[RFC] Handling kernel stack overflows

Sat Aug 4 22:25:11 EDT 2007

Eric W. Biederman (on Fri, 03 Aug 2007 06:36:23 -0600) wrote:
>
>Well we currently keep a struct thread_info on the stack
>which while not as bad as task_struct has it's own uses
>and implications which may limit what you are trying
>to do.

Not an issue.  We already copy struct thread_info when switching stacks
on i386 with 4K stacks.  x86_64 always has multiple stacks, but uses
thread_info in the first stack, even on a stack switch.

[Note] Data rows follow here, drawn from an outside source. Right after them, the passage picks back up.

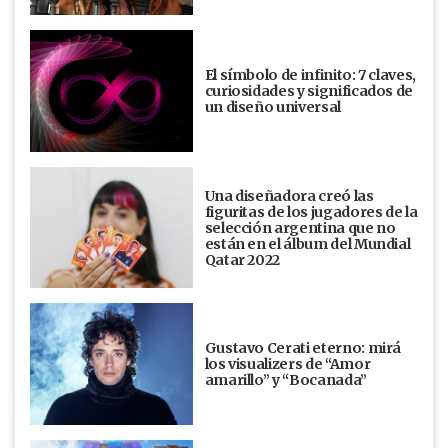
El símbolo de infinito: 7 claves,
curiosidades y significados de
un diseño universal
Una diseñadora creó las
figuritas de los jugadores de la
selección argentina que no
están en el álbum del Mundial
Qatar 2022
Gustavo Cerati eterno: mirá
los visualizers de “Amor
amarillo” y “Bocanada”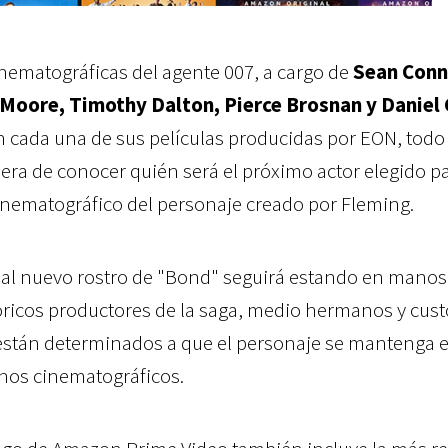
nematográficas del agente 007, a cargo de
Sean Conn
Moore, Timothy Dalton, Pierce Brosnan y Daniel 
n cada una de sus películas producidas por EON, todo
era de conocer quién será el próximo actor elegido p
inematográfico del personaje creado por Fleming.
o al nuevo rostro de "Bond" seguirá estando en manos
óricos productores de la saga,
medio hermanos y cust
 están determinados a que el personaje se mantenga e
enos cinematográficos.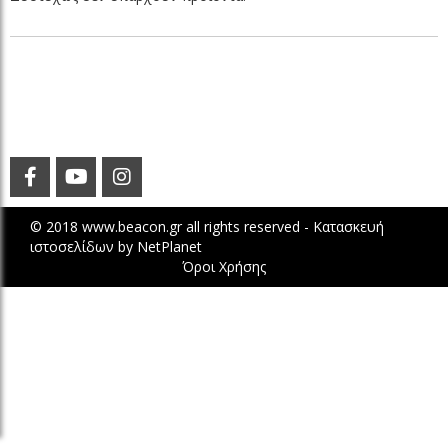
© 2018 www.beacon.gr all rights reserved -
Κατασκευή
ιστοσελίδων
by
NetPlanet
Όροι Χρήσης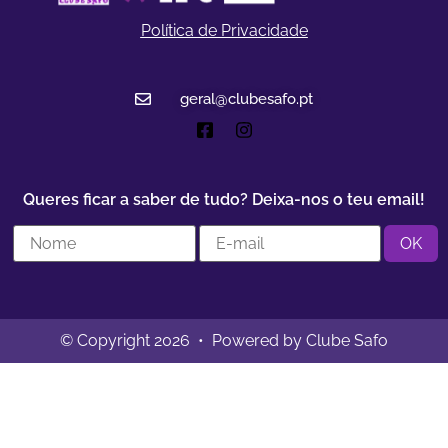
Política de Privacidade
geral@clubesafo.pt
Queres ficar a saber de tudo? Deixa-nos o teu email!
© Copyright 2026 • Powered by Clube Safo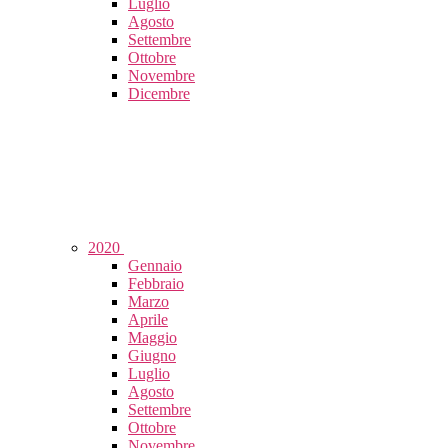
Luglio
Agosto
Settembre
Ottobre
Novembre
Dicembre
2020
Gennaio
Febbraio
Marzo
Aprile
Maggio
Giugno
Luglio
Agosto
Settembre
Ottobre
Novembre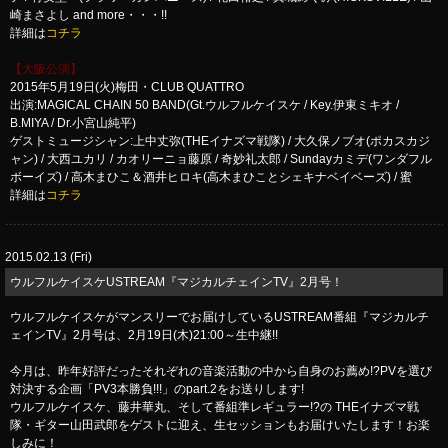
崎まさよし and more・・・!!
詳細は
コチラ
【大阪公演】
2015年5月19日(火)梅田・CLUB QUATTRO
出演:MAGICAL CHAIN 50 BAND(Gt.ウルフルケイスケ / Key.伊東ミキオ /
B.MIYA / Dr.小宮山純平)
ゲストミュージシャン:上中丈弥(THEイナズマ戦隊) / 大久保ノブオ(ポカスカジ
ャン) / 大西ユカリ / カオリーニョ藤原 / 奇妙礼太郎 / Sundayカミデ(ワンダフル
ボーイズ) / 高木まひこ＆酒井ヒロキ(高木まひことシェキナベイベーズ) / 蜜
詳細は
コチラ
2015.02.13 (Fri)
ウルフルケイスケUSTREAM『マジカルチェインTV』2月号！
ウルフルケイスケがマンスリーでお届けしているUSTREAM番組『マジカルチ
ェインTV』2月号は、2月19日(木)21:00～生中継!!
今月は、昨年好評だったそれぞれの音楽活動の中から自身のお薦め!?PVを選び
対決する企画「PV3本勝負!!!」のpart.2をお送りします!
ウルフルケイスケ、藤井華丸、そして番組準レギュラー!?の THEイナズマ戦
隊・ギター山田武郎をゲストに迎え、生セッションもお届けいたします！お楽
しみに！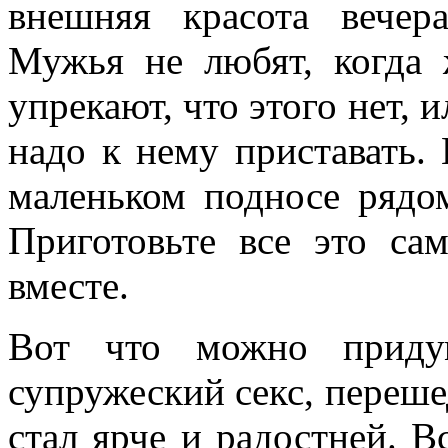
внешняя красота вечер
Мужья не любят, когда
упрекают, что этого нет, 
надо к нему приставать.
маленьком подносе рядо
Приготовьте все это са
вместе.
Вот что можно придум
супружеский секс, переш
стал ярче и радостней. В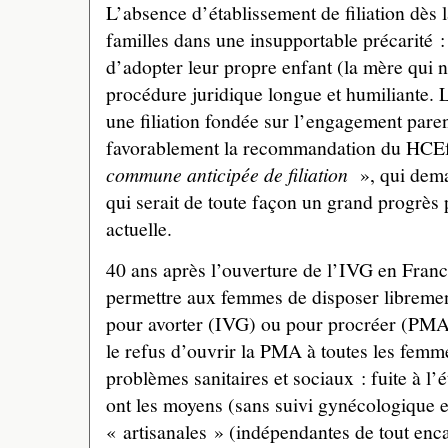
L’absence d’établissement de filiation dès 
familles dans une insupportable précarité : 
d’adopter leur propre enfant (la mère qui n
procédure juridique longue et humiliante. 
une filiation fondée sur l’engagement paren
favorablement la recommandation du HCE
commune anticipée de filiation
», qui dema
qui serait de toute façon un grand progrès p
actuelle.
40 ans après l’ouverture de l’IVG en France
permettre aux femmes de disposer librement
pour avorter (IVG) ou pour procréer (PMA)
le refus d’ouvrir la PMA à toutes les femm
problèmes sanitaires et sociaux : fuite à l’
ont les moyens (sans suivi gynécologique
« artisanales » (indépendantes de tout en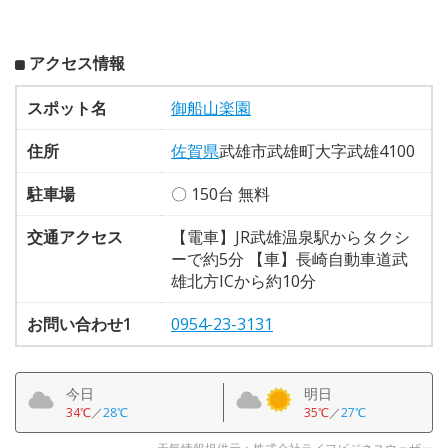
アクセス情報
スポット名
御船山楽園
住所
佐賀県
武雄市武雄町大字武雄4100
駐車場
〇 150台 無料
交通アクセス
【電車】JR武雄温泉駅からタクシ
ーで約5分 【車】長崎自動車道武
雄北方ICから約10分
お問い合わせ1
0954-23-3131
今日
明日
34℃
／
28℃
35℃
／
27℃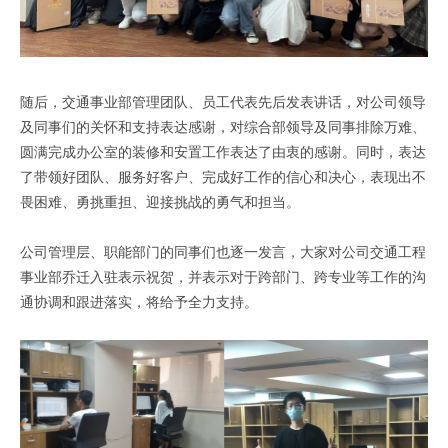
随后，交通事业部管理团队、员工代表先后发表讲话，对公司领导
及同事们的关怀和支持表达感谢，对综合部领导及同事排除万难、
圆满完成办公室的装修和安置工作表达了由衷的感谢。同时，表达
了带领好团队、服务好客户、完成好工作的信心和决心，表现出不
畏困难、勇挑重担、迎接挑战的勇气和担当。
公司管理层、职能部门的同事们也逐一发言，大家对公司交通工程
事业部乔迁入驻表示祝贺，并表示对于跨部门、跨专业等工作的沟
通协调和跟进落实，将给予全力支持。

>That said a function like:
>
>int call_on_new_stack(int (*continuation)(void *), void *closure)
>{
>	struct task_struct *tsk;
>	struct thread_info *ti;
>
>	if (plenty_of_stack_space())
>		return continuation(closure);
>
>	tsk = current();
>	ti = alloc_thread_info(tsk);
>	if (!ti)
>		return -ENOMEM;
>
>	setup_extra_thread_info(tsk, ti, continuation, closure);
>	schedule();
>}
>
>Might make sense.  Last I heard the block layer and xfs seemed
>to have largely solved their problems with running short on stack
>space, so I don't know if it is necessary but it certainly sounds
>relatively simple and interesting.

Solved for simple configurations.  But when you start nesting
flesystems, especially if a network filesystem is involved, then the
small amounts of stack used by each subsystem add up fast.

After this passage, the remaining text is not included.